1 min read
African Parks has been appointed to restore, develop and manage Mozambique’s Bazaruto Archipelago National Park, bringing to 13 the number of parks that come under the NGO’s management and the first marine reserve within the portfolio.
Spanning 143,000 hectares including a chain of five islands, the Bazaruto Archipelago National Park (BANP) was declared a protected area in 1971.
Three of the islands are permanently inhabited, while the park is a critical sanctuary for numerous species of marine megafauna including dolphins, sharks, whales, whale sharks, manta rays and turtles. Bazaruto also harbours the last viable population of dugongs in the Western Indian Ocean.
The park includes a range of terrestrial and marine habitats including coastal dunes, rocky and sandy shores, coral reefs, mangrove forests and seagrass meadows.

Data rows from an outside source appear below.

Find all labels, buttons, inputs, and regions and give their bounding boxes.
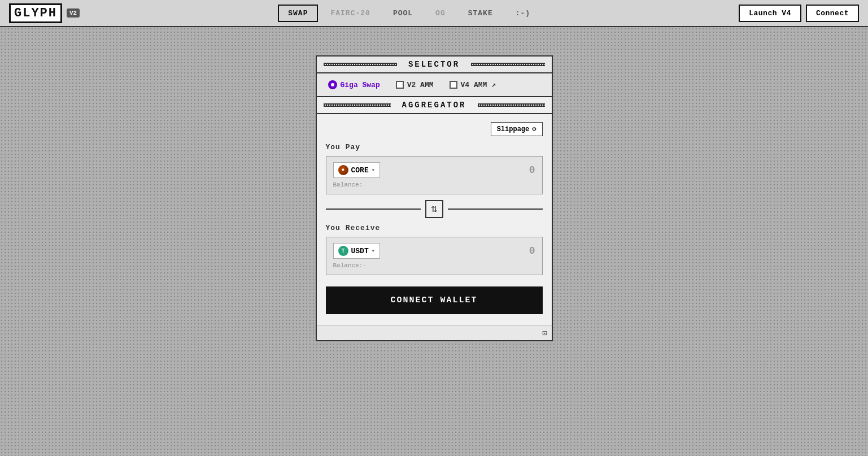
radio-giga-swap	[328, 80, 337, 89]
launch-v4-button[interactable]: Launch V4	[739, 5, 801, 22]
nav-stake[interactable]: STAKE	[458, 5, 503, 22]
selector-v4-amm[interactable]: V4 AMM ↗	[450, 80, 496, 89]
header: GLYPH V2 SWAP FAIRC-20 POOL OG STAKE :-)…	[0, 0, 868, 27]
selector-giga-swap[interactable]: Giga Swap	[328, 80, 380, 89]
pay-token-selector[interactable]: ● CORE ▾	[333, 162, 380, 178]
slippage-button[interactable]: Slippage ⚙	[491, 122, 543, 136]
main-content: SELECTOR Giga Swap V2 AMM V4 AMM ↗	[0, 27, 868, 341]
pay-token-balance: Balance:-	[333, 181, 535, 188]
checkbox-v4-amm	[450, 81, 457, 89]
receive-token-box: T USDT ▾ 0 Balance:-	[326, 237, 543, 275]
selector-title-lines-left	[324, 63, 397, 66]
swap-divider-line-left	[326, 209, 421, 210]
usdt-token-icon: T	[338, 246, 348, 256]
version-badge: V2	[67, 8, 80, 18]
receive-token-amount[interactable]: 0	[529, 245, 535, 257]
gear-icon: ⚙	[532, 125, 536, 133]
receive-token-selector[interactable]: T USDT ▾	[333, 243, 380, 259]
selector-v4-amm-label: V4 AMM ↗	[461, 80, 496, 89]
selector-giga-swap-label: Giga Swap	[341, 81, 380, 89]
selector-panel: SELECTOR Giga Swap V2 AMM V4 AMM ↗	[316, 55, 553, 96]
pay-token-amount[interactable]: 0	[529, 164, 535, 176]
pay-token-chevron: ▾	[372, 167, 375, 173]
expand-icon[interactable]: ⊡	[542, 328, 547, 338]
receive-token-chevron: ▾	[372, 247, 375, 254]
connect-wallet-button[interactable]: Connect Wallet	[326, 286, 543, 314]
aggregator-title-lines-left	[324, 103, 391, 107]
checkbox-v2-amm	[396, 81, 404, 89]
logo: GLYPH	[9, 3, 62, 23]
nav-pool[interactable]: POOL	[383, 5, 423, 22]
pay-token-box: ● CORE ▾ 0 Balance:-	[326, 156, 543, 194]
selector-options: Giga Swap V2 AMM V4 AMM ↗	[317, 73, 552, 96]
aggregator-title: AGGREGATOR	[395, 101, 473, 110]
panel-footer: ⊡	[317, 325, 552, 340]
nav-fairc20[interactable]: FAIRC-20	[320, 5, 380, 22]
selector-title-bar: SELECTOR	[317, 57, 552, 73]
you-receive-label: You Receive	[326, 224, 543, 232]
core-token-icon: ●	[338, 165, 348, 175]
nav: SWAP FAIRC-20 POOL OG STAKE :-)	[278, 5, 540, 22]
swap-divider-line-right	[448, 209, 543, 210]
aggregator-title-bar: AGGREGATOR	[317, 97, 552, 114]
connect-button[interactable]: Connect	[806, 5, 859, 22]
header-right: Launch V4 Connect	[739, 5, 859, 22]
selector-title-lines-right	[471, 63, 544, 66]
slippage-row: Slippage ⚙	[326, 122, 543, 136]
pay-token-row: ● CORE ▾ 0	[333, 162, 535, 178]
panels-container: SELECTOR Giga Swap V2 AMM V4 AMM ↗	[316, 55, 553, 341]
you-pay-label: You Pay	[326, 143, 543, 151]
nav-emoji[interactable]: :-)	[505, 5, 540, 22]
nav-swap[interactable]: SWAP	[278, 5, 318, 22]
swap-direction-button[interactable]: ⇅	[425, 200, 443, 218]
aggregator-title-lines-right	[478, 103, 545, 107]
swap-divider: ⇅	[326, 200, 543, 218]
receive-token-balance: Balance:-	[333, 262, 535, 269]
nav-og[interactable]: OG	[425, 5, 456, 22]
receive-token-symbol: USDT	[351, 247, 369, 255]
selector-v2-amm[interactable]: V2 AMM	[396, 81, 434, 89]
pay-token-symbol: CORE	[351, 166, 369, 175]
aggregator-panel: AGGREGATOR Slippage ⚙ You Pay ●	[316, 96, 553, 341]
aggregator-inner: Slippage ⚙ You Pay ● CORE ▾ 0	[317, 114, 552, 325]
logo-area: GLYPH V2	[9, 3, 80, 23]
selector-title: SELECTOR	[402, 60, 466, 69]
receive-token-row: T USDT ▾ 0	[333, 243, 535, 259]
selector-v2-amm-label: V2 AMM	[407, 81, 434, 89]
slippage-label: Slippage	[497, 125, 530, 133]
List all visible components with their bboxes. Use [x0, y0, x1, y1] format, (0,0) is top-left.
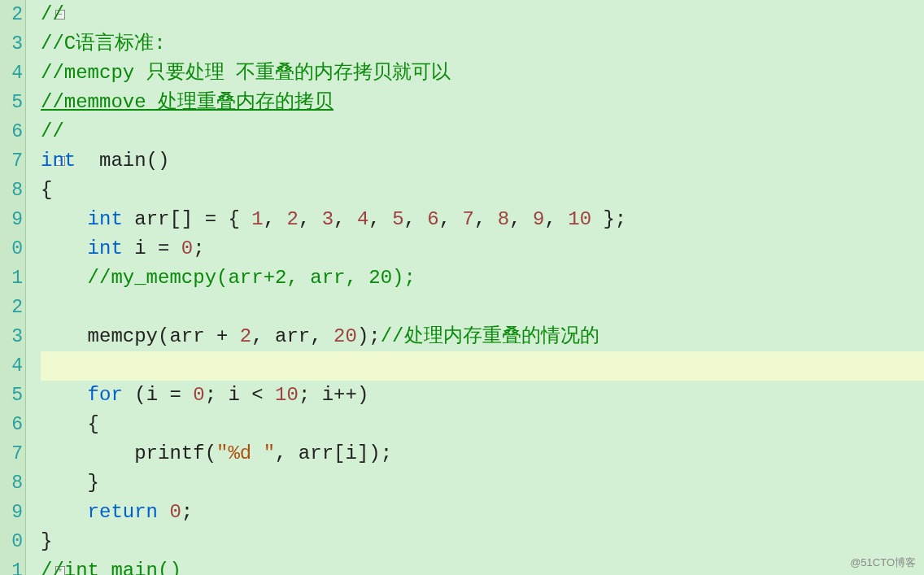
code-token: return: [88, 501, 158, 523]
line-gutter: 23456789012345678901: [0, 0, 26, 575]
code-token: [41, 384, 88, 406]
code-line[interactable]: for (i = 0; i < 10; i++): [41, 381, 924, 410]
code-token: for: [88, 384, 123, 406]
code-token: ; i++): [299, 384, 368, 406]
code-token: //: [41, 120, 64, 142]
code-token: ,: [368, 208, 392, 230]
code-token: 10: [275, 384, 299, 406]
watermark: @51CTO博客: [850, 555, 916, 570]
code-token: ,: [333, 208, 357, 230]
code-token: int: [88, 208, 123, 230]
code-line[interactable]: memcpy(arr + 2, arr, 20);//处理内存重叠的情况的: [41, 322, 924, 351]
code-line[interactable]: [41, 351, 924, 381]
line-number: 7: [0, 146, 23, 176]
code-token: 1: [251, 208, 263, 230]
code-line[interactable]: printf("%d ", arr[i]);: [41, 439, 924, 468]
code-token: 5: [392, 208, 403, 230]
code-token: [41, 501, 88, 523]
code-token: arr[] = {: [123, 208, 251, 230]
code-token: int: [88, 237, 123, 259]
line-number: 5: [0, 381, 23, 410]
code-line[interactable]: //: [41, 117, 924, 146]
code-token: //: [41, 3, 64, 25]
code-token: {: [41, 413, 99, 435]
current-line-highlight: [41, 351, 924, 381]
code-token: printf(: [41, 442, 216, 464]
code-token: memcpy(arr +: [41, 325, 240, 347]
line-number: 0: [0, 234, 23, 264]
line-number: 8: [0, 176, 23, 205]
line-number: 6: [0, 117, 23, 146]
code-token: 0: [181, 237, 193, 259]
code-token: 2: [286, 208, 298, 230]
code-token: 6: [427, 208, 438, 230]
code-token: //my_memcpy(arr+2, arr, 20);: [88, 267, 416, 289]
code-token: {: [41, 179, 52, 201]
line-number: 1: [0, 556, 23, 575]
line-number: 3: [0, 29, 23, 59]
code-line[interactable]: {: [41, 410, 924, 439]
code-line[interactable]: //C语言标准:: [41, 29, 924, 59]
code-token: 7: [463, 208, 474, 230]
code-token: ,: [544, 208, 568, 230]
code-token: //memmove 处理重叠内存的拷贝: [41, 91, 333, 113]
code-line[interactable]: //: [41, 0, 924, 29]
line-number: 9: [0, 205, 23, 234]
line-number: 5: [0, 88, 23, 117]
code-token: 8: [498, 208, 509, 230]
code-token: 3: [322, 208, 333, 230]
code-token: }: [41, 472, 99, 494]
line-number: 6: [0, 410, 23, 439]
code-token: int: [41, 150, 76, 172]
code-token: //C语言标准:: [41, 33, 166, 54]
code-line[interactable]: int arr[] = { 1, 2, 3, 4, 5, 6, 7, 8, 9,…: [41, 205, 924, 234]
code-token: ;: [181, 501, 193, 523]
code-token: }: [41, 530, 52, 552]
line-number: 2: [0, 293, 23, 322]
code-token: ,: [509, 208, 533, 230]
code-line[interactable]: int i = 0;: [41, 234, 924, 264]
line-number: 4: [0, 351, 23, 381]
code-token: ,: [299, 208, 322, 230]
code-token: );: [357, 325, 381, 347]
code-line[interactable]: return 0;: [41, 498, 924, 527]
line-number: 7: [0, 439, 23, 468]
code-token: [41, 267, 88, 289]
code-token: [158, 501, 169, 523]
line-number: 9: [0, 498, 23, 527]
code-token: 2: [240, 325, 251, 347]
code-token: //处理内存重叠的情况的: [381, 325, 599, 347]
code-token: ; i <: [205, 384, 275, 406]
code-token: "%d ": [216, 442, 275, 464]
code-line[interactable]: //int main(): [41, 556, 924, 575]
code-editor[interactable]: 23456789012345678901 −////C语言标准://memcpy…: [0, 0, 924, 575]
code-token: 9: [533, 208, 544, 230]
code-line[interactable]: int main(): [41, 146, 924, 176]
line-number: 4: [0, 59, 23, 88]
code-line[interactable]: //memcpy 只要处理 不重叠的内存拷贝就可以: [41, 59, 924, 88]
line-number: 8: [0, 468, 23, 498]
code-token: ;: [193, 237, 204, 259]
line-number: 0: [0, 527, 23, 556]
code-token: , arr,: [251, 325, 333, 347]
line-number: 1: [0, 264, 23, 293]
code-token: ,: [439, 208, 463, 230]
code-token: 20: [333, 325, 357, 347]
code-token: i =: [123, 237, 181, 259]
line-number: 2: [0, 0, 23, 29]
code-line[interactable]: //my_memcpy(arr+2, arr, 20);: [41, 264, 924, 293]
code-line[interactable]: }: [41, 468, 924, 498]
line-number: 3: [0, 322, 23, 351]
code-line[interactable]: [41, 293, 924, 322]
code-token: ,: [264, 208, 287, 230]
code-area[interactable]: −////C语言标准://memcpy 只要处理 不重叠的内存拷贝就可以//me…: [26, 0, 924, 575]
code-token: ,: [474, 208, 498, 230]
code-token: [41, 237, 88, 259]
code-token: };: [591, 208, 626, 230]
code-token: [41, 208, 88, 230]
code-line[interactable]: {: [41, 176, 924, 205]
code-line[interactable]: //memmove 处理重叠内存的拷贝: [41, 88, 924, 117]
code-line[interactable]: }: [41, 527, 924, 556]
code-token: 0: [193, 384, 204, 406]
code-token: 0: [169, 501, 181, 523]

These habitats provide refuge for over 180 species of birds, 45 species of reptiles, 16 species of terrestrial mammals, 500 species of marine and coastal mollusks, and 2,000 fish species, making it an important conservation area and a coveted and exceptional tourism destination.
The area is under threat due to illegal and unsustainable fishing practices, unregulated natural resource use, and uncontrolled tourism activities.
The partnership with African Parks is aimed at delivering effective management that will lead to the protection of natural resources and help local communities to derive benefits through nature-based tourism.